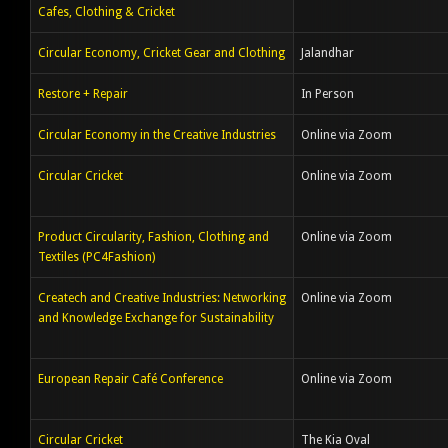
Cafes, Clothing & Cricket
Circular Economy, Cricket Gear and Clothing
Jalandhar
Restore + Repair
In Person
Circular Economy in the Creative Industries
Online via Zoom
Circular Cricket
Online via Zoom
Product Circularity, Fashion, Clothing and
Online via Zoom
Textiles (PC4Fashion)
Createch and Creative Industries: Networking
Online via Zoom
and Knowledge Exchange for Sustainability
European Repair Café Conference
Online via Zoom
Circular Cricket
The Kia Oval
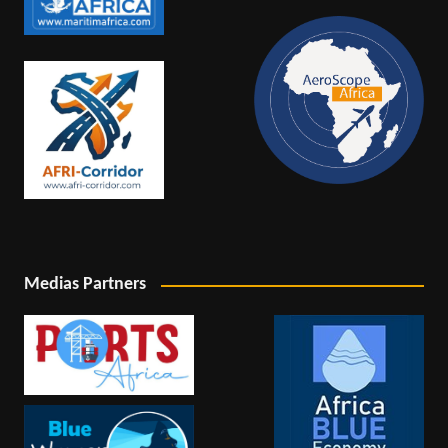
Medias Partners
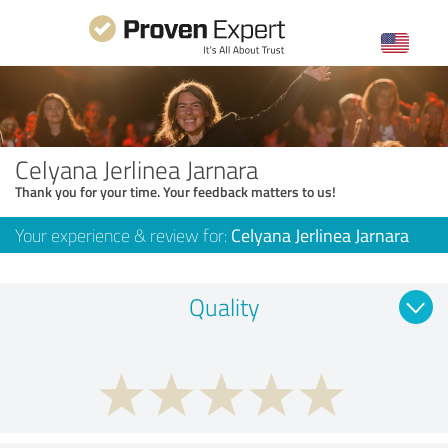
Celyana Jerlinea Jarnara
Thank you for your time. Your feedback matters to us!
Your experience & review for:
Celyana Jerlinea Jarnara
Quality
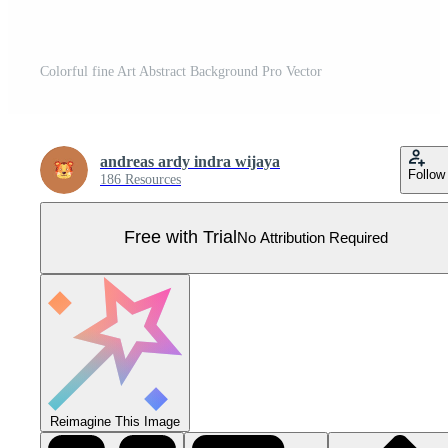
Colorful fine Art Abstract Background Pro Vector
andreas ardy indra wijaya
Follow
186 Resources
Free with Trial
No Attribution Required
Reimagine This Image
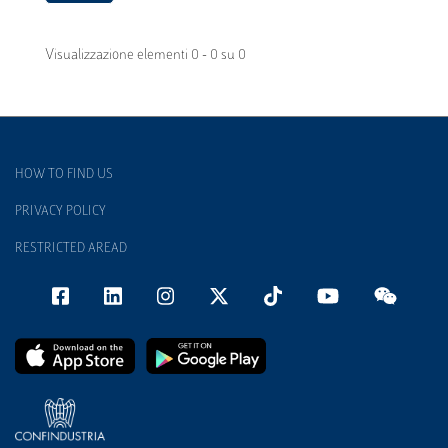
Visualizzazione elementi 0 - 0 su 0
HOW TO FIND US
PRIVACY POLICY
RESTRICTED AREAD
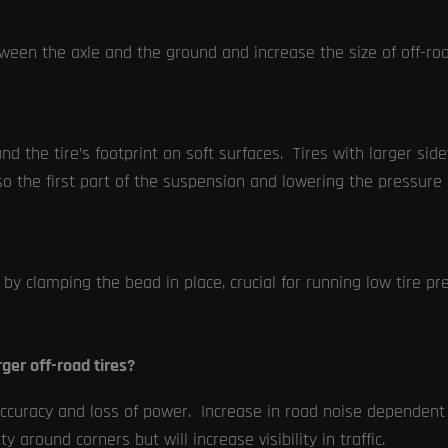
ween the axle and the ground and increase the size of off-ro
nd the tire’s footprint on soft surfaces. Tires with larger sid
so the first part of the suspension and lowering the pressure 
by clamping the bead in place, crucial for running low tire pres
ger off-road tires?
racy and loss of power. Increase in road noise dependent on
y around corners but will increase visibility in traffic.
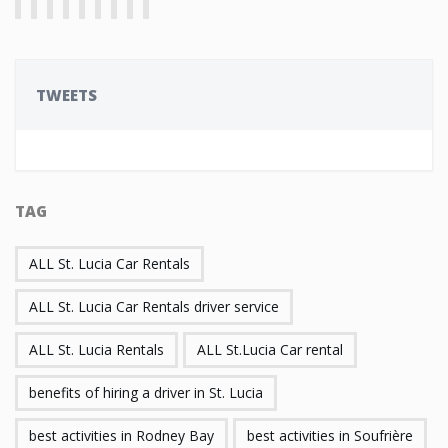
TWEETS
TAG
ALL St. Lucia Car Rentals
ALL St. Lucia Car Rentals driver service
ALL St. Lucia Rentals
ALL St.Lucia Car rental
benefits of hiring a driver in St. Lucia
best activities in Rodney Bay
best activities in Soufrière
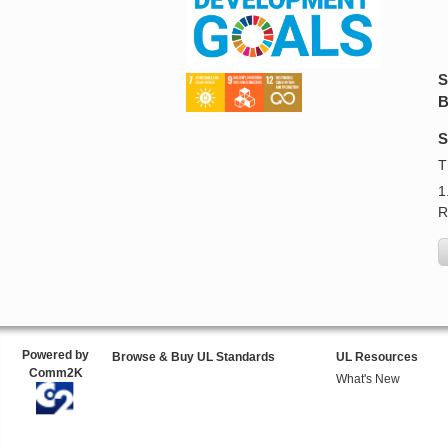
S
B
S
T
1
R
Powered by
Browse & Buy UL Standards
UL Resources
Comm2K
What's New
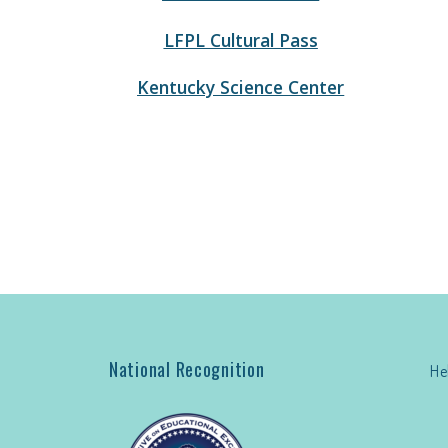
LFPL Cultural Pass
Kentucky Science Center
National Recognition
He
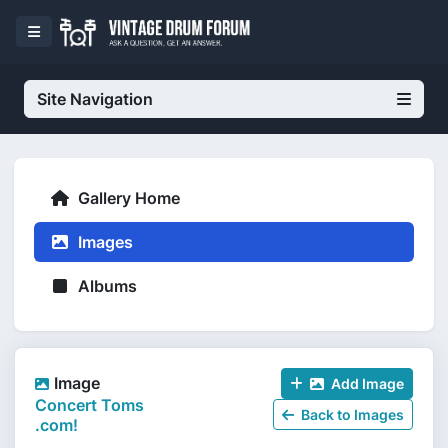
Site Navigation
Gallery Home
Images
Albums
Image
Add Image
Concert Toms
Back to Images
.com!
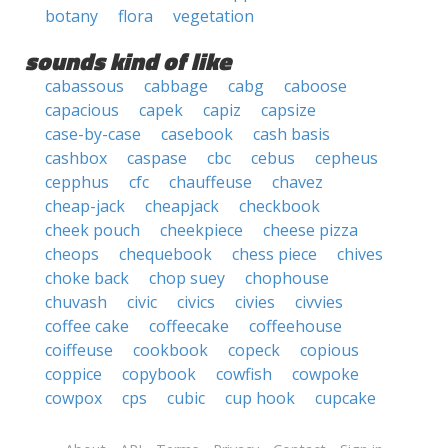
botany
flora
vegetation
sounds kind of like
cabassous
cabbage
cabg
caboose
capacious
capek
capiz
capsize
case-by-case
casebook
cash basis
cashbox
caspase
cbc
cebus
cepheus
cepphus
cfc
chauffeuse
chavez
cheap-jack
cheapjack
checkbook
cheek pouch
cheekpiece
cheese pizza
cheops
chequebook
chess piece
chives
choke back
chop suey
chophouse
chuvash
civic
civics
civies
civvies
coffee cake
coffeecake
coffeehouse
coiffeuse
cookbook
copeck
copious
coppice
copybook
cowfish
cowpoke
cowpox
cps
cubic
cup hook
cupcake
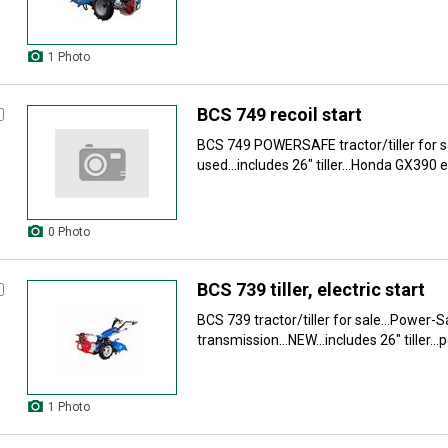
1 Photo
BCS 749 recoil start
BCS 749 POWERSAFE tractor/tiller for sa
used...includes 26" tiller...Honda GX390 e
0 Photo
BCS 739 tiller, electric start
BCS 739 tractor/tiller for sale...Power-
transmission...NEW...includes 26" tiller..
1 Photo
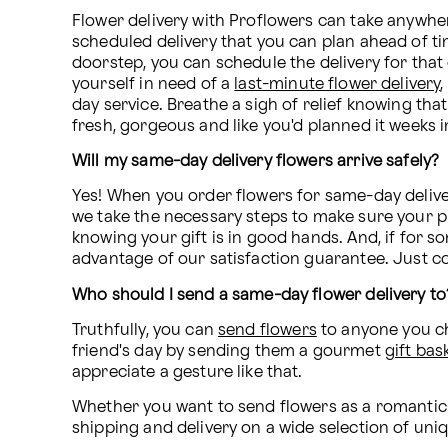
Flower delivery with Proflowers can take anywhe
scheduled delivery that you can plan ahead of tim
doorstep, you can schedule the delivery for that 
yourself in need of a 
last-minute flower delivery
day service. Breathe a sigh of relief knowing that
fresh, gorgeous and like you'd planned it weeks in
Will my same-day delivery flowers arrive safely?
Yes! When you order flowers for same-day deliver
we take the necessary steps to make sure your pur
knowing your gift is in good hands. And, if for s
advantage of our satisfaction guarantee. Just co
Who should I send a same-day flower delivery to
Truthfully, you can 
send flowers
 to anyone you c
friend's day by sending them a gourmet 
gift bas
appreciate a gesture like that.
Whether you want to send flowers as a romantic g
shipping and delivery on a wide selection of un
***
TASK ITEM. Write out, word for word, the line that contains "Yes! When you" and every line after it through the last line of the listing.

RESPONSE TO THE EXERCISE.
Yes! When you order flowers for same-day deliver
we take the necessary steps to make sure your pur
knowing your gift is in good hands. And, if for s
advantage of our satisfaction guarantee. Just co
Who should I send a same-day flower delivery to
Truthfully, you can 
send flowers
 to anyone you c
friend's day by sending them a gourmet 
gift bas
appreciate a gesture like that.
Whether you want to send flowers as a romantic g
shipping and delivery on a wide selection of un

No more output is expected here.